= William Sully Unwin =

English clergyman and rower

William Sully Unwin (born 1862) was an English clergyman and amateur rower. He won the Diamond Challenge Sculls at Henley Royal Regatta and the Wingfield Sculls in 1884 and 1885, and rowed for Oxford in the Boat Race in the 1885 and 1886 races.
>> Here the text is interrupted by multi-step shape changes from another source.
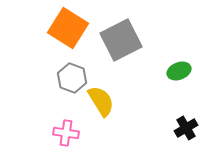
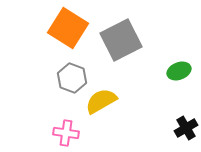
yellow semicircle: rotated 88 degrees counterclockwise
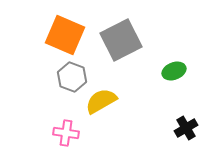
orange square: moved 3 px left, 7 px down; rotated 9 degrees counterclockwise
green ellipse: moved 5 px left
gray hexagon: moved 1 px up
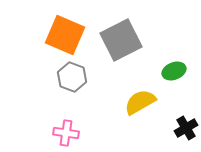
yellow semicircle: moved 39 px right, 1 px down
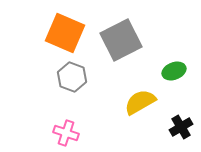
orange square: moved 2 px up
black cross: moved 5 px left, 1 px up
pink cross: rotated 10 degrees clockwise
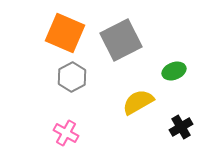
gray hexagon: rotated 12 degrees clockwise
yellow semicircle: moved 2 px left
pink cross: rotated 10 degrees clockwise
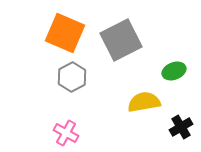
yellow semicircle: moved 6 px right; rotated 20 degrees clockwise
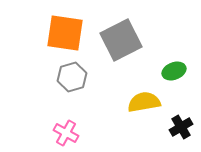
orange square: rotated 15 degrees counterclockwise
gray hexagon: rotated 12 degrees clockwise
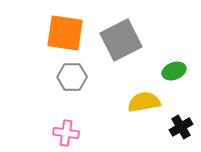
gray hexagon: rotated 16 degrees clockwise
pink cross: rotated 20 degrees counterclockwise
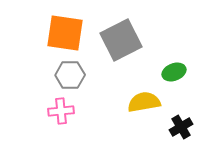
green ellipse: moved 1 px down
gray hexagon: moved 2 px left, 2 px up
pink cross: moved 5 px left, 22 px up; rotated 15 degrees counterclockwise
Unwin was born at Rotherham, Yorkshire, the son of William Unwin and his wife Elizabeth. His father was a tutor at Oxford living at Park Town in 1881. He was of the non-collegiate St Catherine's Society, Oxford and rowed for Magdalen College, Oxford. In 1884 he won the OUBC Sculls, the Diamond Challenge Sculls at Henley and the Wingfield Sculls. He won the same three races in 1885, and was also bow in the winning Oxford boat in the Boat Race. In 1886, he was in the Boat Race again but lost the Wingfield Sculls to F I Pitman, whom he had beaten in the previous year.

Unwin became a clergyman and in 1895 was in Kewick where he attempted to establish a rowing club. Later he had a living in Norfolk. In 1933, he was active in establishing the Council for the Preservation of Rural England in Norfolk.

Unwin married Mary Frances Sully at Bridgwater in 1905.